Going back to a simpler time where you couldn’t just double tap your crush, Debby Woo relied on horoscopes to tell her if she was a perfect match with the boys she liked – from then to now, the only difference with her modern heartache is the filter used to update her recent status change. “I started to write about relationships after my first heartbreak when I was 20-years old. You just have to let things out, but at the same time, I didn’t want my friends to see me as the heartbroken girl that won’t stop posting sad things on Facebook. I thought how it was a waste to spend too much time thinking of that person who’s not coming back, so I started to write short sentences and sketches to cheer myself up. Also, it’s more positive to look at our newsfeed.”
“Because there’s no words on my work and I just draw about their stories, I think people can feel comforted knowing that they are not alone in this situation, and they have someone to relate to through my art.”
Now drawing portraits of lovesick girls unfiltered from the dreamlike haze of social media, Debby Woo explores the concept of stability and love through a series of computer screenshot illustrations. With just the right click, the Taiwanese artist can take a snap on art imitating life on the Internet. Finding a missing link between the perception of relationships from other cultures compared to Asians, Debby dials us up to date with her most recent work, Asian Girls Insecure. “Asians grow up in a different way. From what I see, Asian girls don’t point out the problem right away when there is one. We feel more comfortable to wait and see if things might change, or give our boyfriend hints in hopes that they’ll just get it. We tolerate things till we can’t hold it in anymore – of course, I’m not saying Asians are like this, but from my own perspective it’s been like this,” she shares, drafting us a sneak peak beyond her online persona. “It’s not always a bad thing to hold back,” she adds. With a collection of stories under her belt such as Love Encyclopedia and Handbook For Healing A Broken Heart and with her most recent project, China.Girls, you could say that Debby knows the visual language of the www well enough to tell a romantic tragedy.
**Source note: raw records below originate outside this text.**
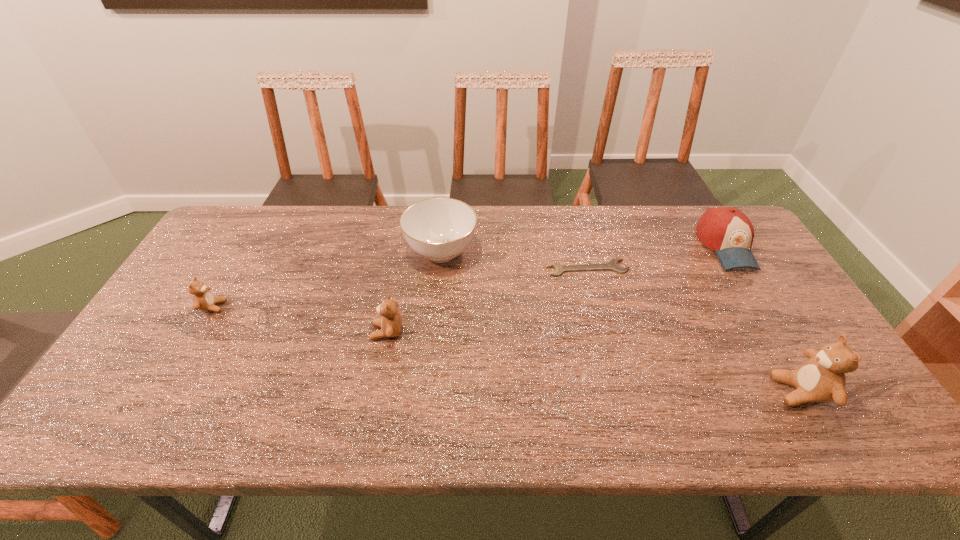 Where is `vacant area at the right edge of the desktop`? Image resolution: width=960 pixels, height=540 pixels. vacant area at the right edge of the desktop is located at coordinates (766, 284).

Identify the location of free space at the far right corner of the desktop. This screenshot has width=960, height=540. (707, 207).

Where is `free space between the baseball cap and the tallest teddy bear`? The width and height of the screenshot is (960, 540). free space between the baseball cap and the tallest teddy bear is located at coordinates 762,319.

Where is `vacant space that's between the shortest teddy bear and the fourth object from left to right`? vacant space that's between the shortest teddy bear and the fourth object from left to right is located at coordinates (400, 287).

Where is `empty location between the chinaware and the wrench`? This screenshot has height=540, width=960. empty location between the chinaware and the wrench is located at coordinates (515, 260).

Locate an element on the screen. unoccupied area between the leftmost teddy bear and the tallest object is located at coordinates (506, 349).

Locate an element on the screen. The image size is (960, 540). free spot between the baseball cap and the chinaware is located at coordinates (584, 249).

Where is `free space between the second shortest teddy bear and the rightmost teddy bear`? This screenshot has width=960, height=540. free space between the second shortest teddy bear and the rightmost teddy bear is located at coordinates (593, 361).

In order to click on free space between the nearest object and the chinaware in this screenshot , I will do `click(620, 321)`.

Locate an element on the screen. free space between the chinaware and the tallest teddy bear is located at coordinates (620, 321). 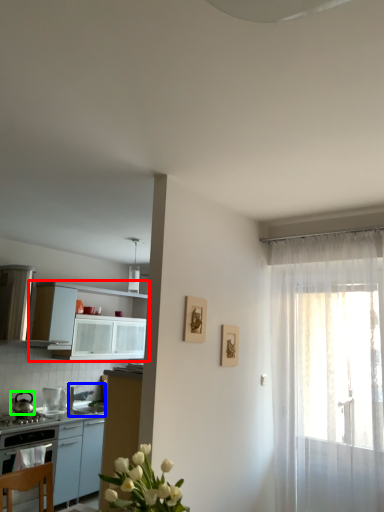 Question: Which object is positioned farthest from cabinetry (highlighted by a red box)? Select from sink (highlighted by a blue box) and kitchen appliance (highlighted by a green box).

Choices:
 (A) sink
 (B) kitchen appliance

Answer: (B) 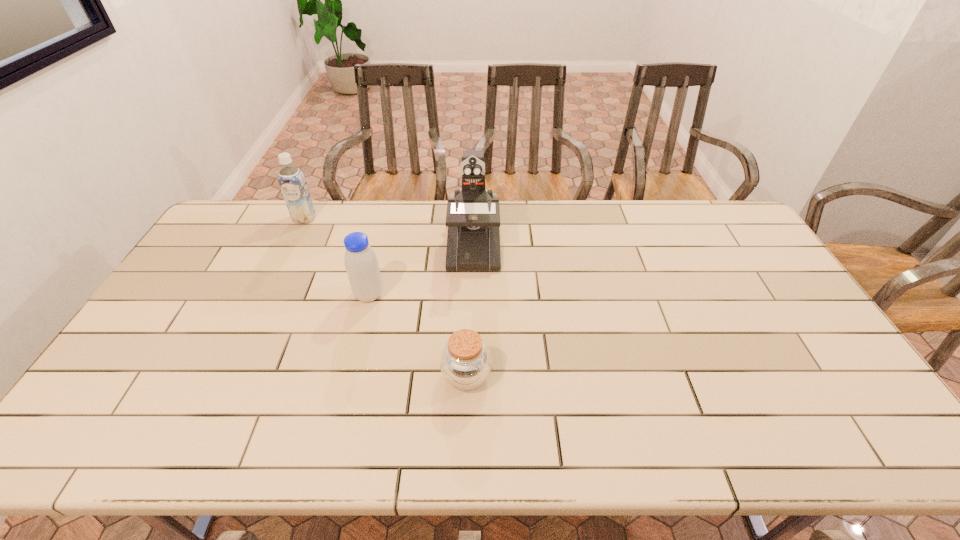 Image resolution: width=960 pixels, height=540 pixels. Identify the location of microscope. (473, 215).

Locate an element on the screen. This screenshot has height=540, width=960. the left soya milk is located at coordinates (291, 179).

Image resolution: width=960 pixels, height=540 pixels. I want to click on the leftmost object, so click(291, 179).

Find the location of a particular element. This screenshot has height=540, width=960. the second nearest object is located at coordinates (361, 263).

Find the location of a particular element. This screenshot has width=960, height=540. the nearer soya milk is located at coordinates (361, 263).

What are the coordinates of `the shortest object` in the screenshot? It's located at (465, 362).

The image size is (960, 540). In order to click on jar in this screenshot , I will do `click(465, 362)`.

The height and width of the screenshot is (540, 960). What are the coordinates of `vacant region located through the eyepieces of the microscope` in the screenshot? It's located at (471, 336).

What are the coordinates of `free region located on the label of the leftmost object` in the screenshot? It's located at (274, 284).

This screenshot has height=540, width=960. Find the location of `vacant region located on the front of the third tallest object`. vacant region located on the front of the third tallest object is located at coordinates (349, 372). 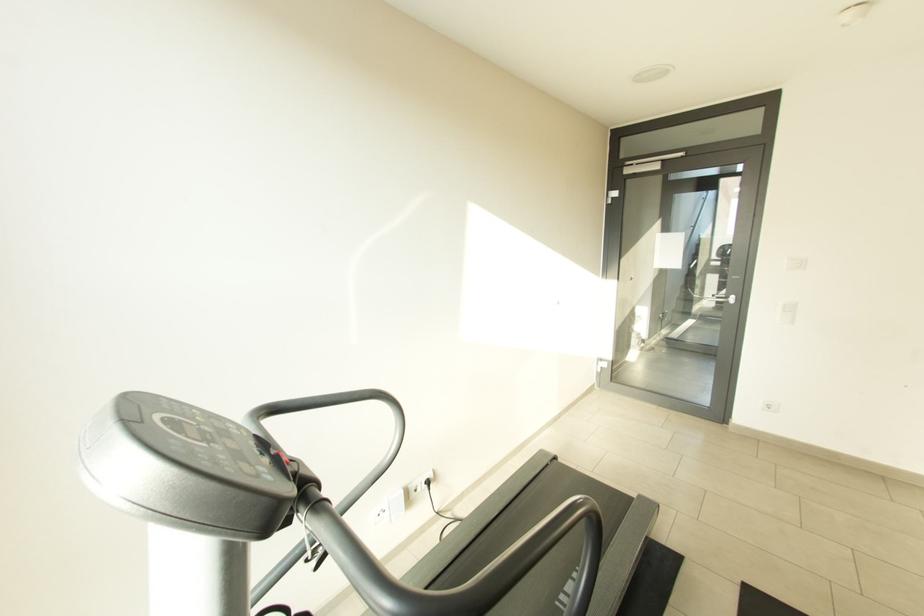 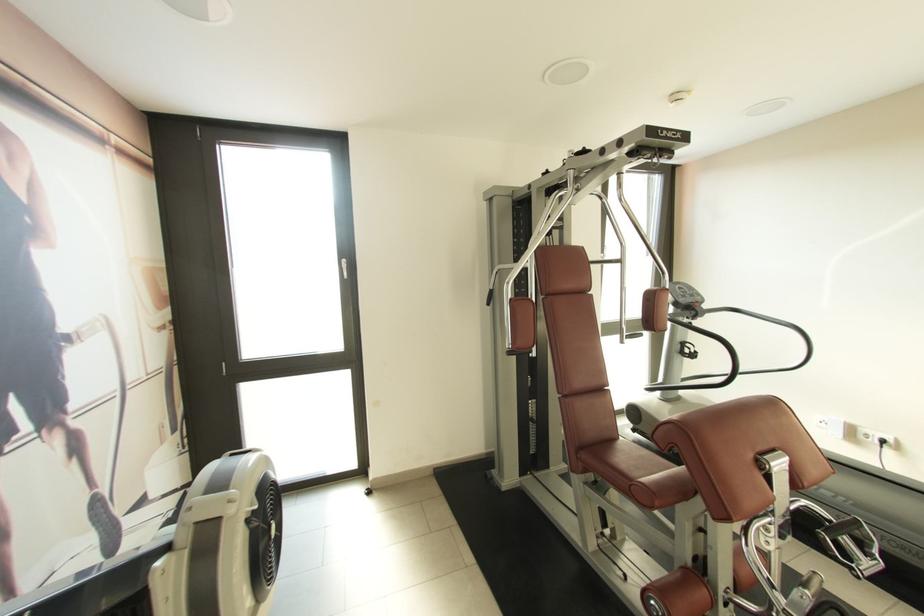 In the second image, find the point that corresponds to the point at 417,488 in the first image.

(868, 432) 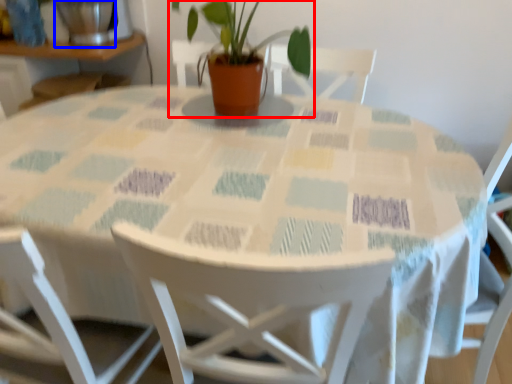 Question: Which point is further to the camera, houseplant (highlighted by a red box) or glass vase (highlighted by a blue box)?

Choices:
 (A) houseplant
 (B) glass vase

Answer: (B) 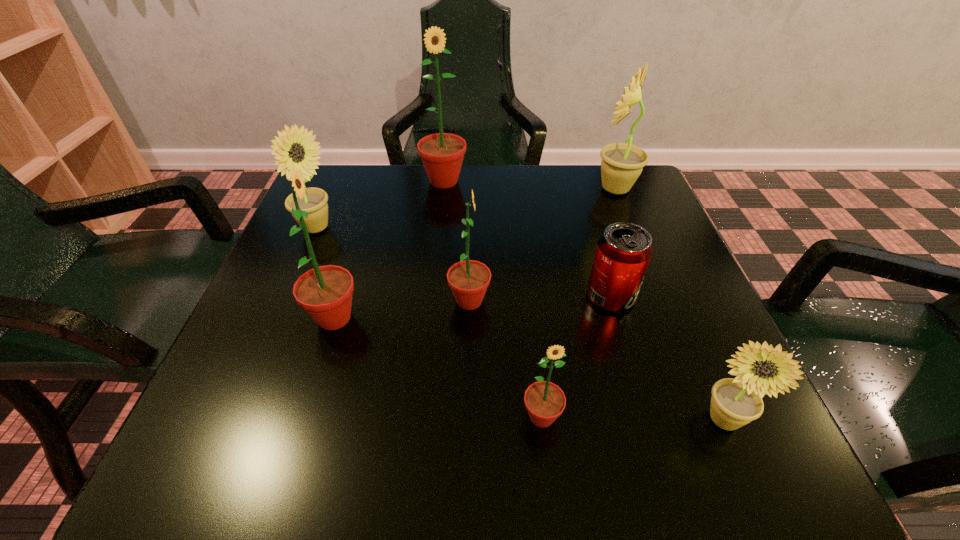 At what (x,y) coordinates should I click in order to perform the action: click on the biggest green sunflower. Please return your answer as a coordinate pair (x, y). Looking at the image, I should click on (442, 154).

Image resolution: width=960 pixels, height=540 pixels. Find the location of `the farthest green sunflower`. the farthest green sunflower is located at coordinates click(442, 154).

Where is `the biggest yellow sunflower`? The width and height of the screenshot is (960, 540). the biggest yellow sunflower is located at coordinates (621, 165).

Where is `the leftmost green sunflower`? the leftmost green sunflower is located at coordinates (325, 293).

Identify the location of the sixth sunflower from right to left. (325, 293).

Image resolution: width=960 pixels, height=540 pixels. Identify the location of the leftmost object. (289, 152).

Locate an element on the screen. The image size is (960, 540). the third farthest sunflower is located at coordinates (289, 152).

Locate an element on the screen. the third biggest green sunflower is located at coordinates (469, 279).

Where is `the smallest yellow sunflower`? This screenshot has height=540, width=960. the smallest yellow sunflower is located at coordinates (735, 402).

Locate an element on the screen. the nearest green sunflower is located at coordinates (545, 401). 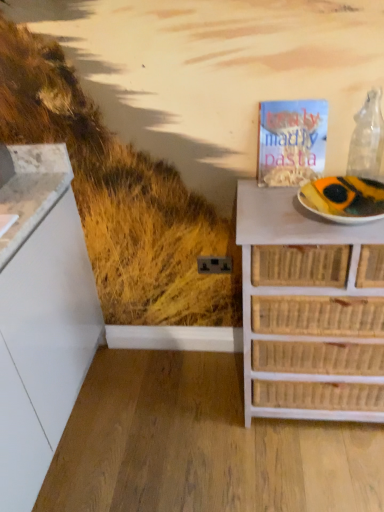 Question: In terms of width, does white wicker chest of drawers at right look wider or thinner when compared to transparent glass wine bottle at upper right?

Choices:
 (A) wide
 (B) thin

Answer: (A)

Question: Is white wicker chest of drawers at right taller or shorter than transparent glass wine bottle at upper right?

Choices:
 (A) short
 (B) tall

Answer: (B)

Question: Estimate the real-world distances between objects in this image. Which object is farther from the transparent glass wine bottle at upper right?

Choices:
 (A) white paper plate at right
 (B) matte paper magazine at upper right
 (C) white wicker chest of drawers at right

Answer: (C)

Question: Estimate the real-world distances between objects in this image. Which object is closer to the white wicker chest of drawers at right?

Choices:
 (A) transparent glass wine bottle at upper right
 (B) white paper plate at right
 (C) matte paper magazine at upper right

Answer: (B)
“For some of them, it’s just a story in the past, while some are still trying to move on. I want to tell my viewers that what you’re going through may be tough, but everything is a process.”
“Ever since I started to draw the desktop series, the Internet culture became more and more important to me. I look for girls that I find interesting online and ask about their insecurities in their relationship, and their answers are the elements I need to draw. I use a screenshot of their own desktop to make a connection between my drawing and their real life,” she recalls behind the process of her sketching the life of what it means to be young today. “When I was really into Instagram, I always thought you can basically see my life on it. I post everything everyday, and it became a part of our lifestyle now.”
At a time where you can easily swipe right to the next love of your life, Debby takes it slow and outline their contradictions and stories of what happens after hours, when their screens are shut. “Because there’s no words on my work and I just draw about their stories, I think people can feel comforted knowing that they are not alone in this situation, and they have someone to relate to through my art.” Telling a tale of regrettable texts and 21st century anxiety of waiting for a fast reply in an even faster world, Debby Woo knows how to narrate a double tapped heartbreak. “I like talking about heartrending memories with my friends. For some of them, it’s just a story in the past, while some are still trying to move on. I want to tell my viewers that what you’re going through may be tough, but everything is a process.”